Fans of the long-running television show "Hawaii Five-O" will remember Kamekona for not one but two recurring roles on that series. He played "Che Fong" in 1968 nd 1969, and later returned to the show as "Nick Noble" in 1974 and 1975. During other years he played many guest roles as other characters. He typically appeared in 9 or 10 episodes of "Hawaii Five-O" each year. The show's producers asked him to commit to be a regular cast member, but he declined because he preferred having a variety of roles and wanted to avoid being typecast, and he also didn't want to spend too much time away from his successful insurance business.
In addition to many other film and television roles, Kamekona also had was a regular cast member (as Henry) from 1994 to 1995 on "Burke's Law", a revival of the 1960's cop thriller.
Kamekona served for three years as a full-time missionary for the Church. His mission was in Osaka, Japan -- the first time he experienced his ancestral homeland firsthand. He attended Brigham Young University - Hawaii Campus on a football scholarship. At BYU-Hawaii he he was voted "Most Likely to Succeed." He also attended the University of Hawaii. He died May 1 in California. His memorial service was held May 11 at the Church of Jesus Christ of Latter-day Saints on Beretania Street in Honolulu.
Kamekona married a Japanese native and had two children.
Today Whitaker hosts the "Dr. Zod & Johnny Show", but he may be best remembered as the child actor who played "Jody" on the popular TV series "Family Affair" from 1966 to 1971.

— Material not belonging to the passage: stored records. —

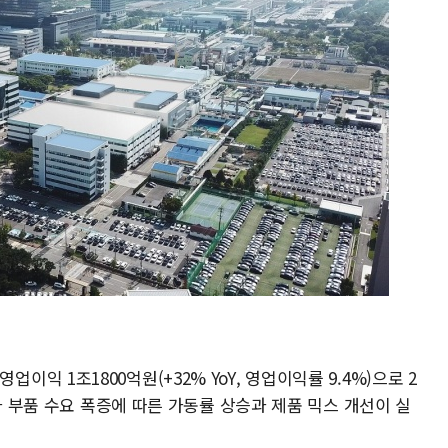
, 영업이익 1조1800억원(+32% YoY, 영업이익률 9.4%)으로 2
가 부품 수요 폭증에 따른 가동률 상승과 제품 믹스 개선이 실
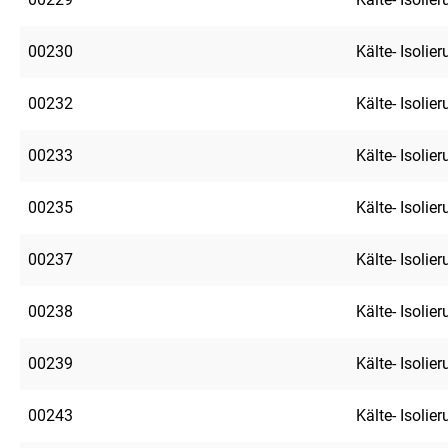
00230
Kälte- Isolie
00232
Kälte- Isolie
00233
Kälte- Isolie
00235
Kälte- Isolie
00237
Kälte- Isolie
00238
Kälte- Isolie
00239
Kälte- Isolie
00243
Kälte- Isolie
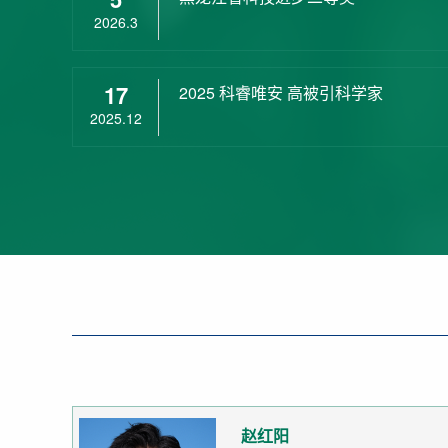
2026.3
17
2025 科睿唯安 高被引科学家
2025.12
赵红阳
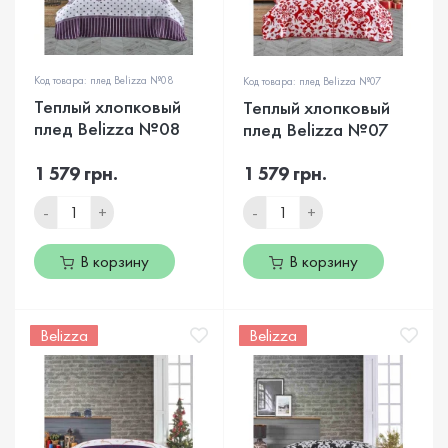
Код товара: плед Belizza №08
Код товара: плед Belizza №07
Теплый хлопковый
Теплый хлопковый
плед Belizza №08
плед Belizza №07
1 579 грн.
1 579 грн.
-
+
-
+
В корзину
В корзину
Belizza
Belizza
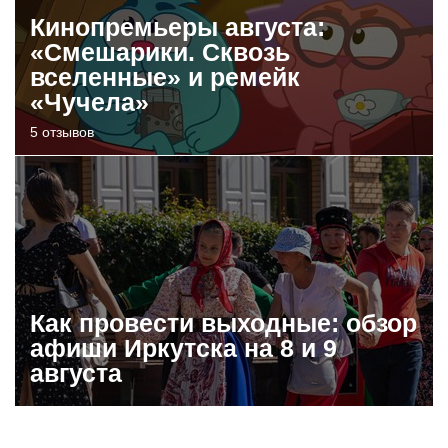
Кинопремьеры августа:
«Смешарики. Сквозь
вселенные» и ремейк
«Чучела»
5 отзывов
Как провести выходные: обзор
афиши Иркутска на 8 и 9
августа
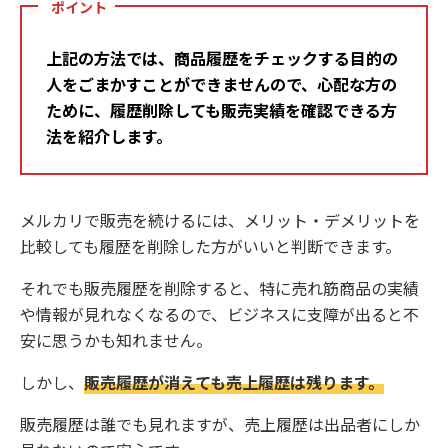
ポイント
上記の方法では、商品履歴をチェックする目的の
人をごまかすことができませんので、心配な方の
ために、履歴削除しても販売実績を確認できる方
法を紹介します。
メルカリで販売を続けるには、メリット・デメリットを
比較しても履歴を削除した方がいいと判断できます。
それでも販売履歴を削除すると、特に売れ筋商品の実績
や情報が見れなくなるので、ビジネスに支障が出ると不
安に思うかも知れません。
しかし、
販売履歴が消えても売上履歴は残ります。
販売履歴は誰でも見れますが、売上履歴は出品者にしか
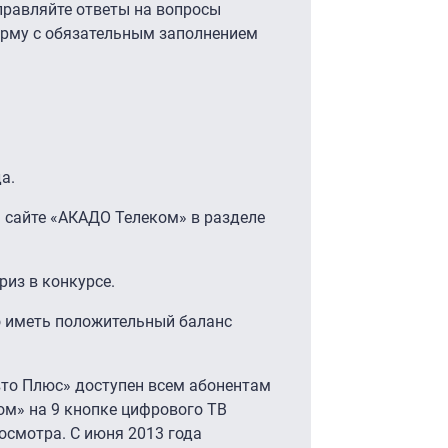
правляйте ответы на вопросы
орму с обязательным заполнением
а.
 сайте «АКАДО Телеком» в разделе
риз в конкурсе.
о иметь положительный баланс
Авто Плюс» доступен всем абонентам
м» на 9 кнопке цифрового ТВ
осмотра. С июня 2013 года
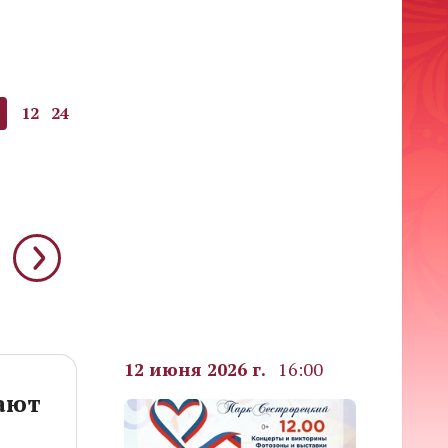
12
24
12 июня 2026 г.
16:00
тают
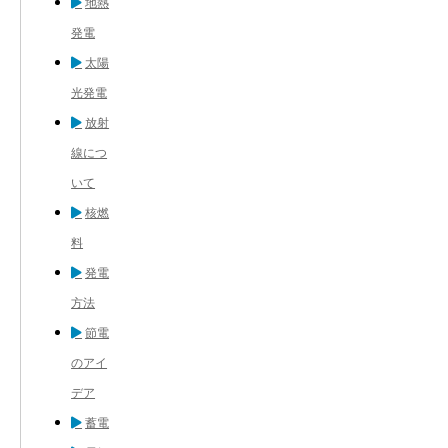
地熱
発電
太陽
光発電
放射
線につ
いて
核燃
料
発電
方法
節電
のアイ
デア
蓄電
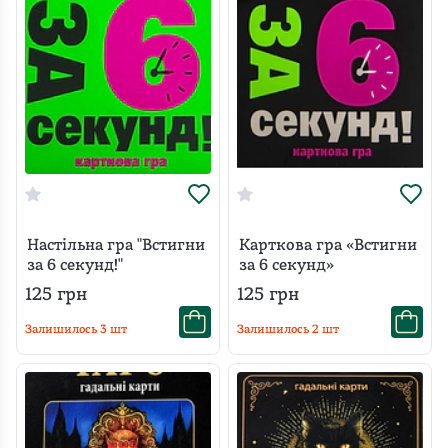
Настільна гра "Встигни
Карткова гра «Встигни
за 6 секунд!"
за 6 секунд»
125
грн
125
грн
Залишилось
3
шт
Залишилось
2
шт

Before that, he had a regular role on the TV daytime drama "General Hospital", and he later had a regular role on "Sigmund and the Sea Monsters", which starred Billy Barty.
Whitaker starred in many films, including "The Biscuit Eater", "Mystery in Dracula's Castle", "Napoleon and Samantha", "Snowball Express" -- all in 1972. In 1973 he had the title role in "Tom Sawyer."
Whitaker received the Former Child Star Lifetime Achievement Award at the 1999 Young Artist Awards. Today Whitaker accepts some acting roles, and most recently starred in "The Red Head is Dead."